Aim of the exercise:
Output every entry below word for word, without its pictures.
BEGIN Data
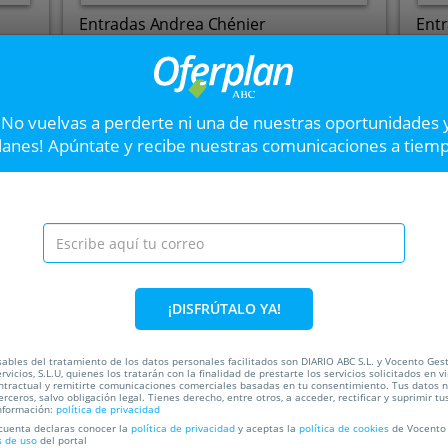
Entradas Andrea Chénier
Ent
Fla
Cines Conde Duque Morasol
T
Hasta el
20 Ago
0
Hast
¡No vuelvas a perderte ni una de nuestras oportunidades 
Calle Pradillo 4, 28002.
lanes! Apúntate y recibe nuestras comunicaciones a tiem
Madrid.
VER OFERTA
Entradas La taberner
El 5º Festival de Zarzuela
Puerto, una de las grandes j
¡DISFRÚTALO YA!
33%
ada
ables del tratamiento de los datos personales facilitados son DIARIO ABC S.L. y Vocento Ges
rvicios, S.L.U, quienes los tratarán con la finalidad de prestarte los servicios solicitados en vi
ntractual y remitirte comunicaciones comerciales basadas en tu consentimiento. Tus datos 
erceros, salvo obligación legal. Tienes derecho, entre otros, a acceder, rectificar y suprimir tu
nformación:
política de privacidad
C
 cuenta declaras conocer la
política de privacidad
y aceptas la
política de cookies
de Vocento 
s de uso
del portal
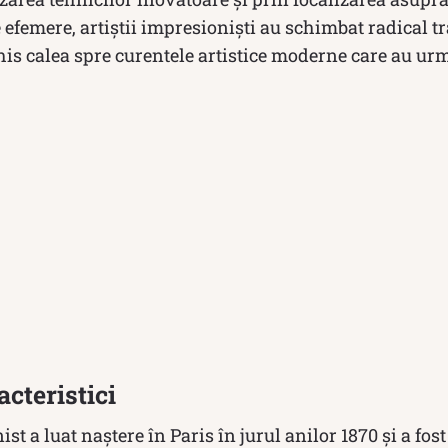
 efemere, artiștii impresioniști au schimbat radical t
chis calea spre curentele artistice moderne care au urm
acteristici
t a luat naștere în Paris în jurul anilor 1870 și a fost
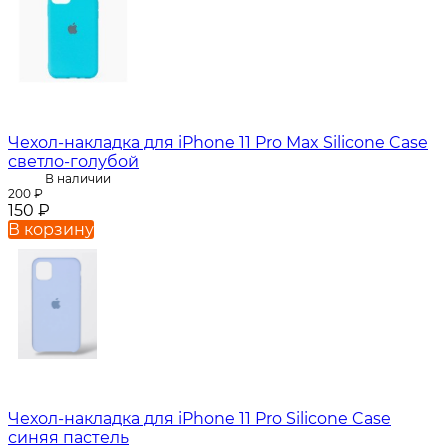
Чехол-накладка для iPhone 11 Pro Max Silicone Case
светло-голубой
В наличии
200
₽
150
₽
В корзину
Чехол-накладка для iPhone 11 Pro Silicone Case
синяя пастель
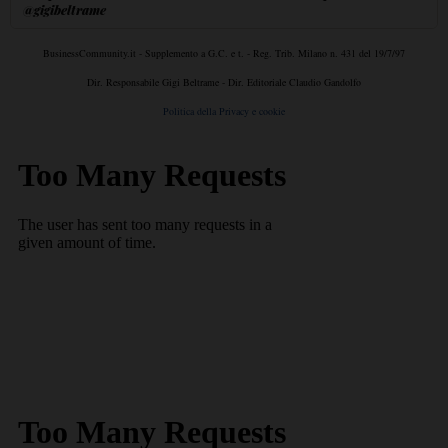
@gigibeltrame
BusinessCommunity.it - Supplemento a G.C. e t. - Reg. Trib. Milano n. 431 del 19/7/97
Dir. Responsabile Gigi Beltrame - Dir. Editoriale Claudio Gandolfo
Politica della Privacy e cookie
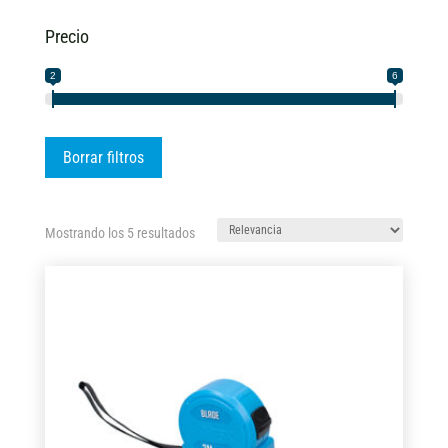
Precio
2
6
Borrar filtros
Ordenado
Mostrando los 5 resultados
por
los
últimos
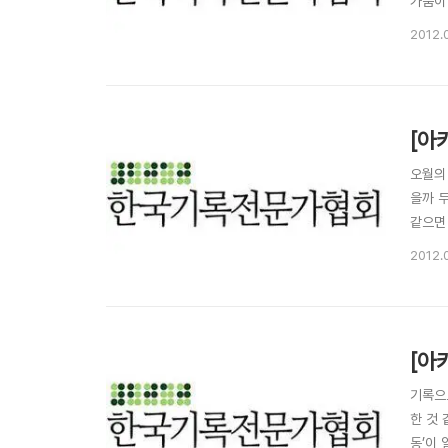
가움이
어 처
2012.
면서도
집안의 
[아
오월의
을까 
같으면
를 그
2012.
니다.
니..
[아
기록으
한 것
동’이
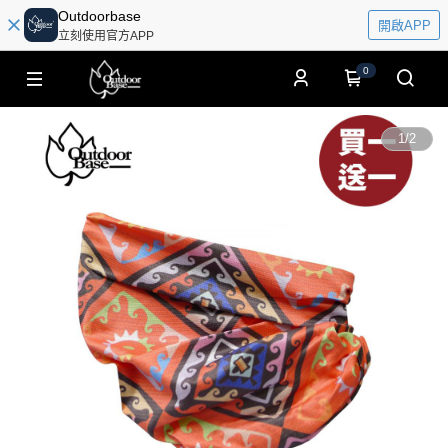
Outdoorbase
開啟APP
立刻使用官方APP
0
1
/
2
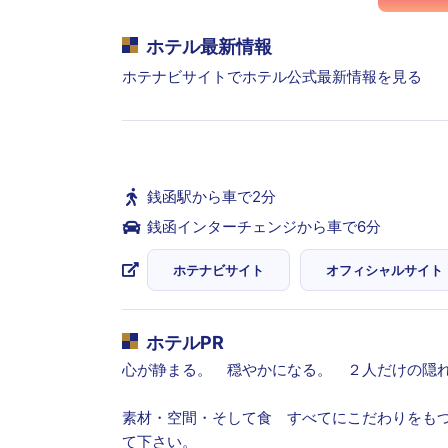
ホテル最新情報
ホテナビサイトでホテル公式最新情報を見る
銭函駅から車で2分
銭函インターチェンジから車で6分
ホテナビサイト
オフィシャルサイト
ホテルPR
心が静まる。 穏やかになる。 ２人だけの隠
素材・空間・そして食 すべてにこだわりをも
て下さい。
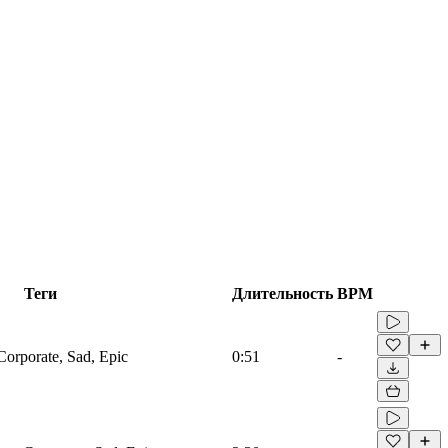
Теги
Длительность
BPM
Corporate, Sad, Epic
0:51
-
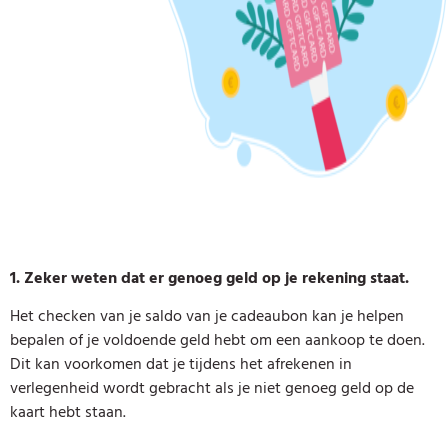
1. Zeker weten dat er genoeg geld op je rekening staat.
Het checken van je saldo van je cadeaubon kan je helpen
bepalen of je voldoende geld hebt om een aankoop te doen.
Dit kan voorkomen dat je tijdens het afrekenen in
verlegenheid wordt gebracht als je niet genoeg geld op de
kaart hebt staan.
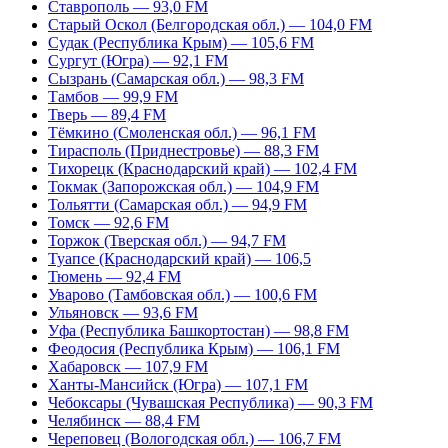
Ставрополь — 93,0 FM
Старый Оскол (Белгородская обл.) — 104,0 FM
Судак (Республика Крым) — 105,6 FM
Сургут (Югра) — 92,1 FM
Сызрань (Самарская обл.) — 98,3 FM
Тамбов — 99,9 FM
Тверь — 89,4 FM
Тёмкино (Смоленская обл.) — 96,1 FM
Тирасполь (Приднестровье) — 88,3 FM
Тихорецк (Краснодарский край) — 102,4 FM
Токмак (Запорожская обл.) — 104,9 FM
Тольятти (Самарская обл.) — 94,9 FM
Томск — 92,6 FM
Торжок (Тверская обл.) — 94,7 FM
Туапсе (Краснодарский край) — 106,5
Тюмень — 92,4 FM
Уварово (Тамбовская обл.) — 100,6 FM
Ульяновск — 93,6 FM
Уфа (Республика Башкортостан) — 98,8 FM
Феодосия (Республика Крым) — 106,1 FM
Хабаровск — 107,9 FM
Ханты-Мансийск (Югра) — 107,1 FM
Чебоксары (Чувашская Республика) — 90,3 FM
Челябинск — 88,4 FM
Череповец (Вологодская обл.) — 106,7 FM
END Data
Result of this task:
Entradas Andrea Chénier
Ent
Fla
Cines Conde Duque Morasol
T
Hasta el
20 Ago
0
Hast
¡No vuelvas a perderte ni una de nuestras oportunidades 
Calle Pradillo 4, 28002.
lanes! Apúntate y recibe nuestras comunicaciones a tiem
Madrid.
VER OFERTA
Entradas La taberner
El 5º Festival de Zarzuela
Puerto, una de las grandes j
¡DISFRÚTALO YA!
33%
ada
ables del tratamiento de los datos personales facilitados son DIARIO ABC S.L. y Vocento Ges
rvicios, S.L.U, quienes los tratarán con la finalidad de prestarte los servicios solicitados en vi
ntractual y remitirte comunicaciones comerciales basadas en tu consentimiento. Tus datos 
erceros, salvo obligación legal. Tienes derecho, entre otros, a acceder, rectificar y suprimir tu
nformación:
política de privacidad
C
 cuenta declaras conocer la
política de privacidad
y aceptas la
política de cookies
de Vocento 
s de uso
del portal
 efemere, artiștii impresioniști au schimbat radical t
chis calea spre curentele artistice moderne care au urm
acteristici
t a luat naștere în Paris în jurul anilor 1870 și a fost
Чехол-накладка для iPhone 11 Pro Max Silicone Case
светло-голубой
В наличии
200
₽
150
₽
В корзину
Чехол-накладка для iPhone 11 Pro Silicone Case
синяя пастель
@gigibeltrame
BusinessCommunity.it - Supplemento a G.C. e t. - Reg. Trib. Milano n. 431 del 19/7/97
Dir. Responsabile Gigi Beltrame - Dir. Editoriale Claudio Gandolfo
Politica della Privacy e cookie
Precio
2
6
Borrar filtros
Ordenado
Mostrando los 5 resultados
por
los
últimos
가움이
어 처
2012.
면서도
집안의 
[아
오월의
을까 
같으면
를 그
2012.
니다.
니..
[아
기록으
한 것
동’이
Outdoorbase
開啟APP
立刻使用官方APP
0
1
/
2
ホテル最新情報
ホテナビサイトでホテル公式最新情報を見る
銭函駅から車で2分
銭函インターチェンジから車で6分
ホテナビサイト
オフィシャルサイト
ホテルPR
心が静まる。 穏やかになる。 ２人だけの隠
素材・空間・そして食 すべてにこだわりをも
て下さい。
Теги
Длительность
BPM
Corporate, Sad, Epic
0:51
-
1. Zeker weten dat er genoeg geld op je rekening staat.
Het checken van je saldo van je cadeaubon kan je helpen
bepalen of je voldoende geld hebt om een aankoop te doen.
Dit kan voorkomen dat je tijdens het afrekenen in
verlegenheid wordt gebracht als je niet genoeg geld op de
kaart hebt staan.
Ставрополь — 93,0 FM
Старый Оскол (Белгородская обл.) — 104,0 FM
Судак (Республика Крым) — 105,6 FM
Сургут (Югра) — 92,1 FM
Сызрань (Самарская обл.) — 98,3 FM
Тамбов — 99,9 FM
Тверь — 89,4 FM
Тёмкино (Смоленская обл.) — 96,1 FM
Тирасполь (Приднестровье) — 88,3 FM
Тихорецк (Краснодарский край) — 102,4 FM
Токмак (Запорожская обл.) — 104,9 FM
Тольятти (Самарская обл.) — 94,9 FM
Томск — 92,6 FM
Торжок (Тверская обл.) — 94,7 FM
Туапсе (Краснодарский край) — 106,5
Тюмень — 92,4 FM
Уварово (Тамбовская обл.) — 100,6 FM
Ульяновск — 93,6 FM
Уфа (Республика Башкортостан) — 98,8 FM
Феодосия (Республика Крым) — 106,1 FM
Хабаровск — 107,9 FM
Ханты-Мансийск (Югра) — 107,1 FM
Чебоксары (Чувашская Республика) — 90,3 FM
Челябинск — 88,4 FM
Череповец (Вологодская обл.) — 106,7 FM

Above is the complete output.